After that all the rumors started and I became that gay boy everyone talks about. I got beat up a couple of times for no good reason, my parents were called and I was allowed to complete school only because it was my final year and my parents had always been generous benefactors of the school since my older brother (now happily married to a woman, my dad never lets me forget) had started there years before. I kept my head down and stuck to my books. My only reprieve was my own head, trying to take Jules de Gauliter’s advice “Imagination is the one weapon in the war against reality.”

I made it through pretty much in one piece, albeit with a few scars both internal and external and spent the next few months trying to stay out of everyone’s way. Stuck in a large house alone with my parents, I retreated to my room, reading or watching TV, coming out only when sustenance became an imperative. My mother and father didn’t bother me; I guess they just didn’t know me anymore, now that I was this thing that had replaced their son. I heard my mother crying once, after my father had one of his rare morality fits and threatened not to pay my tuition if I carried with ‘this unholy nature.’ I felt sorry for her; if I could change, I told myself, I’d do it for her.

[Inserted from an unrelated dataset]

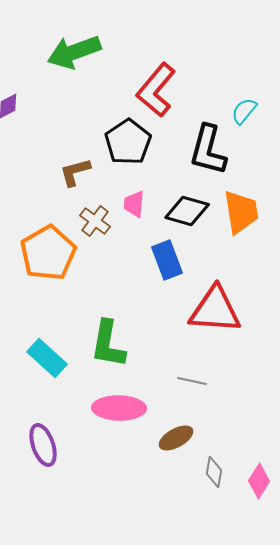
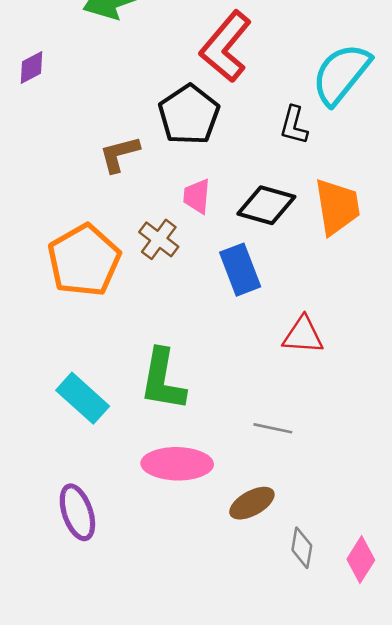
cyan semicircle: (244, 111) -> (341, 74), size x1.8
black L-shape: (208, 150) -> (294, 125), size x0.6
brown cross: (95, 221) -> (159, 239), moved
red triangle: (215, 310) -> (303, 335), size x0.6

My sister’s visit halfway through my jail time was a great relief to all of us. Where my dad is undoubtedly the head of our house, my sister is its heart. For most homes it’s the mother, but in the Acheampong household it’s her. You just can’t help feeling loved when she’s around you, like you actually belong to something bigger than you. She was the only person who accepted me after I had my unceremonious coming out, who told me that even if she didn’t understand, or even really agree, that she loved me anyway, and always would. Also, that she wasn’t really surprised because I’d always been a bit of a freak.

Hah.

 I didn’t realize until she said it how much I needed to hear it and I wished she was around more to say it.  She’d left home after her third year of university to study French for a year that had somehow stretched into four. She was happy there, she said, and she seemed that way. She deserved it too; nice people deserve to be happy, even though I’m finding that that doesn’t happen as often as it should. She had a million stories to tell, about France and French men, and French fashion, and French food, and French wine and even about the many Ghanaian expatriates she’d met on her crazy adventures. We all laughed as she waved her hands about wildly, putting on an exaggerated accent for effect. If you’d peeked through one of the windows that day, you would swear this was the perfect picture for a happy family sitting down to dinner. Sensitive as she was, though, she could feel the tension and coldness that had permeated the entire home and asked me about it after supper. She marched herself to my parents’ room amidst my feeble protests and stayed there for the good part of an hour, with me straining to hear from as safe a distance as I could manage. I still don’t know what she said, since my parents had sound-proofed almost every room in the house but it worked like a charm; at least until she left a week later. After that things slowly went back to normal, which was to be expected. It’s true that you can’t change people against their will.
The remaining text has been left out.